ゲリオ さんの感想・評価
4.2
物語 : 4.5
作画 : 4.0
声優 : 4.0
音楽 : 4.5
キャラ : 4.0
状態:観終わった
久々に面白かったロボットアニメ
シナリオ構成、アニメーションともに平均的にレベルが高く、全12話圧巻の熱量で駆け抜けた。
ぱっと見、ひと昔前の夕方アニメって印象が強かったけど、5話前後あたりで徐々に盛り上がり、中盤以降は毎週クライマックスレベルの面白さに変貌した。
序盤で切らないで良かったと思うし、見逃した人には是非おすすめしたい作品である。
最近のSFロボットアニメってなかなか飛びぬけた人気が出ない。
キャラクターの人間模様等が秀逸でそこそこ面白いロボアニメもいくつかあったが、肝心のロボットバトルがどうにも時代に合わず、佳作レベルで終わってしまう作品が多い。
ぶっちゃけキャラが生身で戦うバトルのが盛り上がるじゃんって、そういう時代なのである。
そんなロボアニメ不要論すら聞こえてくる昨今にあって、本作は稀に見る当たりだったのかなと感じる。
練られたシナリオと視聴者目線の魅せ方を意識することでロボアニメもまだまだ可能性を持っていることが証明されたのではないか。
1クール作品だったことも良作に繋がった一因かもしれない。
SF作品を1クールって普通に考えて難しいのに、短い尺の中に怒涛の展開を濃縮させることで、逆に無駄が省かれた中だるみのないシナリオを展開させることができた。

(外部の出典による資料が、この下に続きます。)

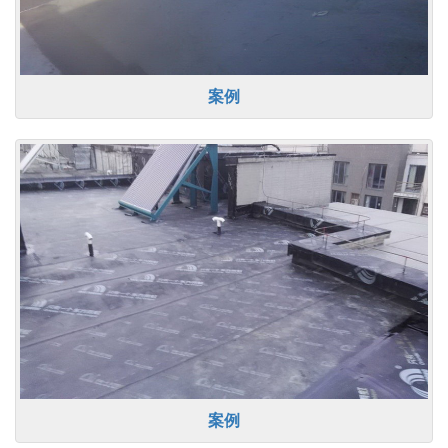
案例
案例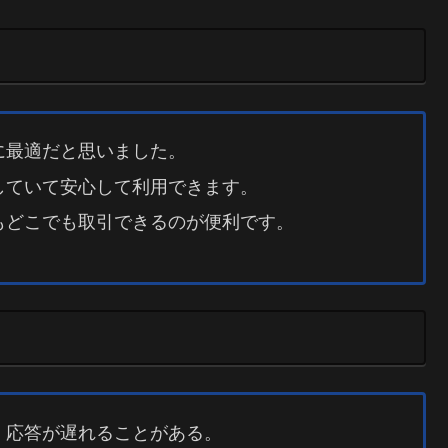
に最適だと思いました。
していて安心して利用できます。
もどこでも取引できるのが便利です。
、応答が遅れることがある。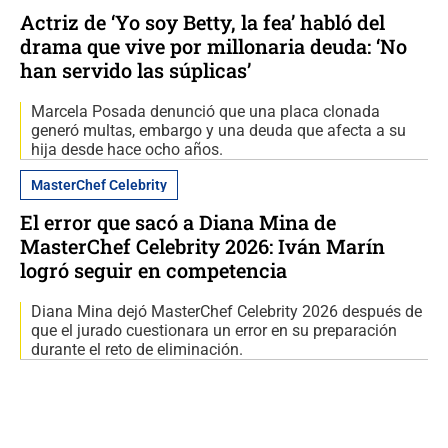
Actriz de ‘Yo soy Betty, la fea’ habló del
drama que vive por millonaria deuda: ‘No
han servido las súplicas’
Marcela Posada denunció que una placa clonada
generó multas, embargo y una deuda que afecta a su
hija desde hace ocho años.
MasterChef Celebrity
El error que sacó a Diana Mina de
MasterChef Celebrity 2026: Iván Marín
logró seguir en competencia
Diana Mina dejó MasterChef Celebrity 2026 después de
que el jurado cuestionara un error en su preparación
durante el reto de eliminación.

本作の登場人物はSFアニメなのに明確な"悪役"がいなかったのが特徴的。
主人公の宗矢を含め各々が自身の目的のために生き生きと行動しており、誰一人嫌悪感を抱かせるキャラはいなかった。
初見で怪しさMAXだったメイド娘や、「んにゃ」しか言わない変なマスコットが、終わってみればあんな良キャラだったとは予測できなかったね。
対立陣営のグランドパラディンの面々も全員キャラが立っていて魅力的だったが、彼らの活躍を存分に描くには流石に尺が足りず。
それでも、初回で撃墜された虎居さんが第8話で復活するとことか要所で見せ場は作ってくれたけど、仮に2クールあったらそういったシーンがもっと沢山見られたはずなんだよなぁと、キャラの素材が良かっただけにそこだけは1クールだったことが弊害になってしまったかもしれない。
総括すると、全方位で平均的にレベルが高く予想を遥かに上回るアニメだった。
一方でずば抜けた長所が無かったことと、やや古めかしいキャラデザが視聴者数を伸び悩ませた懸念が若干残念な点だった。
それでも見て絶対損はない作品だったと思うし、近年没落したロボアニメの可能性を示してくれた点で極めて良アニメだったことは間違いない。